I cannot say enough good things about Mary O’Grady. She is one of the very few influential journalists in this world who indeed has the courage and integrity to the tell the truth about Castro’s Cuba.
Spain Betrays Cuba’s Dissidents
President José Zapatero helped Castro get rid of the best leaders of the island’s nascent democracy movement.
Despite 21% unemployment and a looming debt crisis, Spain is still considered one of the world’s great travel destinations. That is unless you are a Cuban prisoner of conscience who was deported and dumped here by the military dictatorship in Havana. In that case, life as an alien on the sunny Iberian Peninsula is economically and psychologically grim.

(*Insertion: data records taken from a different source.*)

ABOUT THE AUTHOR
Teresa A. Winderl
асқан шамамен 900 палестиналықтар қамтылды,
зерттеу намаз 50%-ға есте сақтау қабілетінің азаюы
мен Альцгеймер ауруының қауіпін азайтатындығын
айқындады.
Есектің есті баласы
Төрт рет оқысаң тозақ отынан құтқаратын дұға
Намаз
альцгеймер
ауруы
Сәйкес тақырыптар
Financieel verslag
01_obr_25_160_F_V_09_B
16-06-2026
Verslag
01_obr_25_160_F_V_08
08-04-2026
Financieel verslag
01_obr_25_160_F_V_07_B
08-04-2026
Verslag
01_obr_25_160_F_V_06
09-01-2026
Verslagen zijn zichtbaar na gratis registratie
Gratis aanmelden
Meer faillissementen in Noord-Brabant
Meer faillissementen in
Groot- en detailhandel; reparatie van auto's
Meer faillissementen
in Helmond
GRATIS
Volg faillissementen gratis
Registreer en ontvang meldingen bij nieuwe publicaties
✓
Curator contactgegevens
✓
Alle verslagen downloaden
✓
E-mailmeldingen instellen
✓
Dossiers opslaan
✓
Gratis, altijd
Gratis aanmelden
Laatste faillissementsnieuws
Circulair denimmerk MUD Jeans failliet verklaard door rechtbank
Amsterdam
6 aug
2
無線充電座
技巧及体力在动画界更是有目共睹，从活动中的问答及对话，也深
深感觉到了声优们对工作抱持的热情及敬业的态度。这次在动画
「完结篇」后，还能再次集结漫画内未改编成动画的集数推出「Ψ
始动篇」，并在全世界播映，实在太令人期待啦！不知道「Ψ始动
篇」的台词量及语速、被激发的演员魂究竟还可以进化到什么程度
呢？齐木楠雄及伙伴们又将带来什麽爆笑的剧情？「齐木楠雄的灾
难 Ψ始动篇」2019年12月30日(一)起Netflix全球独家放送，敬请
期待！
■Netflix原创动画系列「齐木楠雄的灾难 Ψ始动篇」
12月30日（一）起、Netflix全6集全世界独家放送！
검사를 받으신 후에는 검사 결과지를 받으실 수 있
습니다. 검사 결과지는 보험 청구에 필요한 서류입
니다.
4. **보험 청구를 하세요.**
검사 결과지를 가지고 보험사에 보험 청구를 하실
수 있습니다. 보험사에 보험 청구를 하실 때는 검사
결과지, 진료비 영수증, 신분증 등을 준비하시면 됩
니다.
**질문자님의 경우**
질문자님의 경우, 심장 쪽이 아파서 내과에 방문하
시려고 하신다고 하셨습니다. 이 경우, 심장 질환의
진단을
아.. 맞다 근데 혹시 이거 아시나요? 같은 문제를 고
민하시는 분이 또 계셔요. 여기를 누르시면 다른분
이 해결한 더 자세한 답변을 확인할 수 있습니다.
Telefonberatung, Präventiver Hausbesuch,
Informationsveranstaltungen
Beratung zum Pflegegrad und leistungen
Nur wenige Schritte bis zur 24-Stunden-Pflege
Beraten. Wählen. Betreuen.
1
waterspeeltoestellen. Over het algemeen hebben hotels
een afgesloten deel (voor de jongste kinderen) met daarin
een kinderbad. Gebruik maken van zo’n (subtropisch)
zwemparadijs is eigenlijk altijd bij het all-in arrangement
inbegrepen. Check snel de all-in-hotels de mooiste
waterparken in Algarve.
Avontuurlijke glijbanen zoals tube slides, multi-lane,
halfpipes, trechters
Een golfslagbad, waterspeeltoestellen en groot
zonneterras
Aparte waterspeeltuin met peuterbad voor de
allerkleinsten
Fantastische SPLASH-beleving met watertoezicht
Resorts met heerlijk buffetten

Over the past 11 months, the Cuban regime has abruptly removed 115 political prisoners from their jail cells and banished them to Spain, calling their exile “liberation.” Many of them are part of a group known as “the 75,” who were arrested in March 2003 for activities like collecting signatures on a democracy petition, leading peaceful marches, or writing for independent newspapers. They were permitted to leave with their immediate families and bring one change of clothes from Cuba, but they were not given the chance to say goodbye to friends and extended family and were issued no papers. A number of them have tried to claim political-refugee status, but the Spanish government has not been eager to grant it. As a result, many of them still have no permanent documents.
Last week I met with 10 of them here. Their stories of years in Cuba’s dungeons and of the wider repression across the island are hair-raising. One of them showed me smuggled photos from inside the notorious Combinado del Este prison, a filthy, infested facility not fit for animals. Some prisoners of conscience have spent years there.

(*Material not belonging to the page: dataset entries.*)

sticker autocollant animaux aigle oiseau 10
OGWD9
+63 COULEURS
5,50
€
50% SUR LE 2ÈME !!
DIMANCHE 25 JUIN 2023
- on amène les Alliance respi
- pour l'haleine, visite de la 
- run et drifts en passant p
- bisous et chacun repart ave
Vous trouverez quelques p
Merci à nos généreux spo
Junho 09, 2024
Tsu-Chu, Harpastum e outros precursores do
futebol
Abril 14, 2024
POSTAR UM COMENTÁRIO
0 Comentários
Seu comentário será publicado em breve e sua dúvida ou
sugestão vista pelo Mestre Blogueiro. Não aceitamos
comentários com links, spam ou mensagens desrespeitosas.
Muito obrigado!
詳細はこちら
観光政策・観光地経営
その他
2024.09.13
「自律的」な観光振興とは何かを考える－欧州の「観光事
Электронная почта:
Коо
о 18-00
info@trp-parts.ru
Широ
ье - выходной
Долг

After three days of these interviews, I began to slump under the weight of the Cuban reality. But the cloud that darkened my spirit was not brought on by anything these patriots had revealed about the hell-hole known as Cuba. I am well-versed in Castro’s human rights record. The truly distressing part of the prisoners’ stories is the morally bankrupt role played by the Socialist government of Spanish President José Luis Rodríguez Zapatero in assisting the Cuban dictatorship to disguise the deportation as “liberation.” It’s what one might expect from the bosses in Burma, North Korea or Iran.

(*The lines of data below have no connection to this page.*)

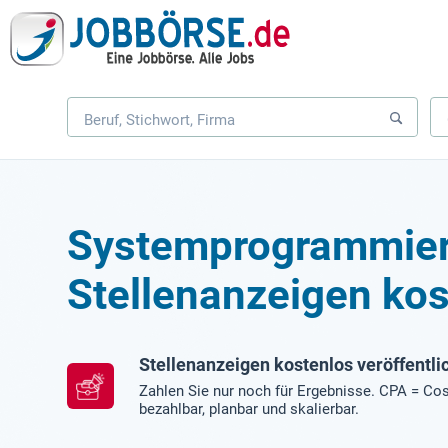
Systemprogrammier
Stellenanzeigen kos
Stellenanzeigen kostenlos veröffentli
Zahlen Sie nur noch für Ergebnisse. CPA = Cos
bezahlbar, planbar und skalierbar.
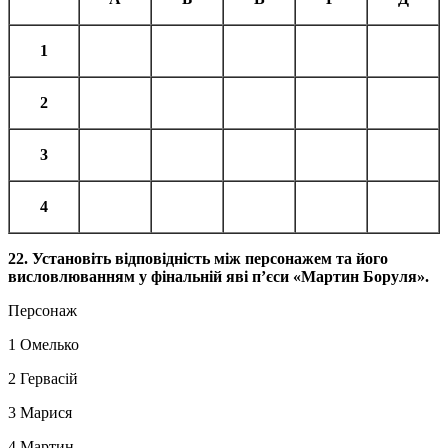
1
2
3
4
22. Установіть відповідність між персонажем та його
висловлюванням у фінальній яві п’єси «Мартин Боруля».
Персонаж
1 Омелько
2 Гервасій
3 Марися
4 Мартин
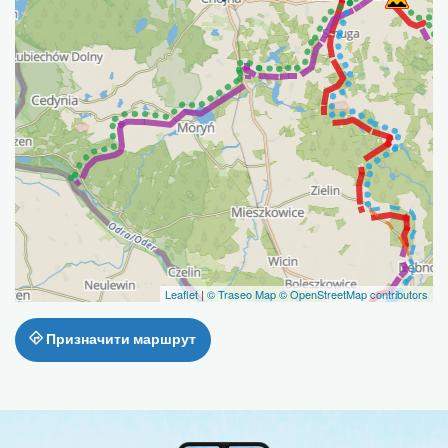
Leaflet
|
© Traseo Map
© OpenStreetMap contributors
Призначити маршрут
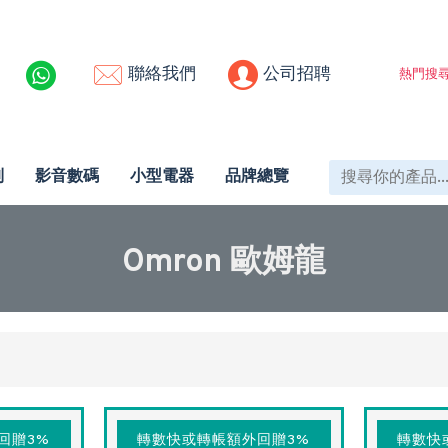
聯絡我們
公司招聘
熱門搜尋
列
影音數碼
小型電器
品牌總覽
Omron 歐姆龍
回贈3%
轉數快或轉帳額外回贈3%
轉數快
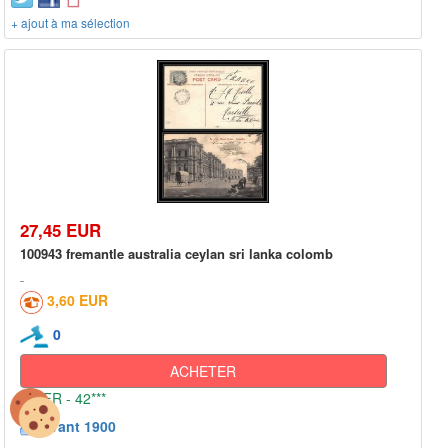
+ ajout à ma sélection
27,45 EUR
100943 fremantle australia ceylan sri lanka colomb
3,60 EUR
0
ACHETER
FR - 42***
Avant 1900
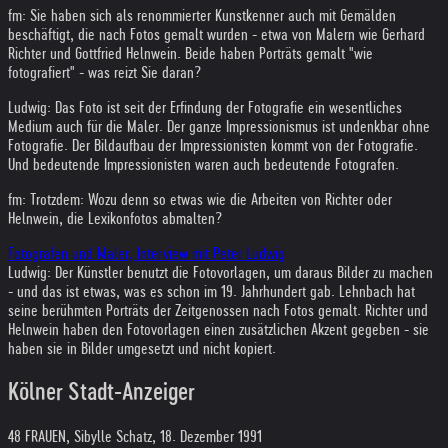
fm: Sie haben sich als renommierter Kunstkenner auch mit Gemälden
beschäftigt, die nach Fotos gemalt wurden - etwa von Malern wie Gerhard
Richter und Gottfried Helnwein. Beide haben Porträts gemalt "wie
fotografiert" - was reizt Sie daran?
Ludwig: Das Foto ist seit der Erfindung der Fotografie ein wesentliches
Medium auch für die Maler. Der ganze Impressionismus ist undenkbar ohne
Fotografie. Der Bildaufbau der Impressionisten kommt von der Fotografie.
Und bedeutende Impressionisten waren auch bedeutende Fotografen.
fm: Trotzdem: Wozu denn so etwas wie die Arbeiten von Richter oder
Helnwein, die Lexikonfotos abmalten?
Fotografen und Maler, Interview mit Peter Ludwig
Ludwig: Der Künstler benutzt die Fotovorlagen, um daraus Bilder zu machen
- und das ist etwas, was es schon im 19. Jahrhundert gab. Lehnbach hat
seine berühmten Porträts der Zeitgenossen nach Fotos gemalt. Richter und
Helnwein haben den Fotovorlagen einen zusätzlichen Akzent gegeben - sie
haben sie in Bilder umgesetzt und nicht kopiert.
Kölner Stadt-Anzeiger
48 FRAUEN, Sibylle Schatz, 18. Dezember 1991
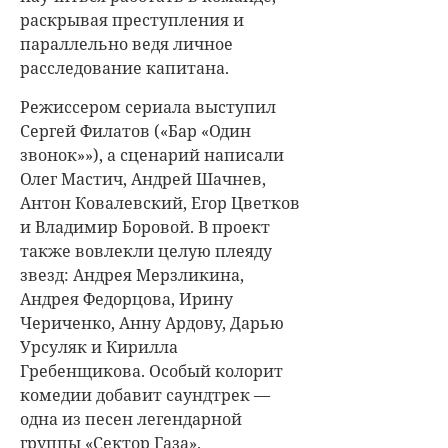
раскрывая преступления и
параллельно ведя личное
расследование капитана.
Режиссером сериала выступил
Сергей Филатов («Бар «Один
звонок»»), а сценарий написали
Олег Мастич, Андрей Шачнев,
Антон Ковалевский, Егор Цветков
и Владимир Боровой. В проект
также вовлекли целую плеяду
звезд: Андрея Мерзликина,
Андрея Федорцова, Ирину
Чериченко, Анну Ардову, Дарью
Урсуляк и Кирилла
Гребенщикова. Особый колорит
комедии добавит саундтрек —
одна из песен легендарной
группы «Сектор Газа».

The harsh prison conditions in Cuba are legendary, though the regime has not allowed any human rights observer to have a look in more than two decades. One of the exiles told me about a punishment technique called “the crab,” which he said is used on common criminals but one human rights activist in the U.S. told me is also used on political prisoners. One handcuff is put on one wrist and the other handcuff is put on the opposite ankle. Another set of handcuffs is put on the other wrist and ankle. Then the prisoner, wearing only underwear, is tossed onto the floor of a dank cell where he may remain for a day or more. Beatings, solitary confinement and harassment of family members at home are also common practices.
This kind of stuff is supposed to curb dissent but after seven years of grisly prison life, many of “the 75,” a number of whom were serving sentences of more than two decades, showed no signs of cracking. Orlando Zapata Tamayo went on a hunger strike and died at the hands of the regime in February 2010. The beatings by Castro thugs of the Ladies in White—the wives, sisters and mothers of the political prisoners—were captured on cellphones and went viral on the Web. Another hunger-striking dissident, Guillermo Farinas, was gravely ill.
“The 75” had become a huge public-relations problem for the regime. As governments and intellectuals around the world condemned the systematic brutality, it was clear that more than a half-century of Cuban propaganda promoting the socialist paradise image was in danger of going down the drain. To minimize the damage, the regime needed not only to get the prisoners out of the country under the headline of “liberation,” but also to ensure that they would land in oblivion. Spain agreed to help, and why not? Then-Foreign Minister Miguel Moratinos has a warm relationship with the Castro government and was a frequent VIP guest on the island.
Most of the former prisoners told me that they did not want to leave Cuba, but Cardinal Jaime Ortega, who acted as a go-between for the dictatorship, pressured them and their families. Family members, worried that their loved ones might die in prison, asked them to take the Spanish exit.
Once in Spain, they realized they’d been had. They were clearly political refugees, and under Spanish law they were entitled to claim that designation. But for Spain to admit that they were victims of political persecution would negate the whole point of the exercise, which was to paint Castro as a great humanitarian who had set them free. This is why many of those I spoke with remain in legal limbo.
The transition to democracy in Cuba depends on two things: New leaders at home and international solidarity with their struggle for liberty from abroad. Mr. Zapatero has betrayed the Cuban people on both fronts.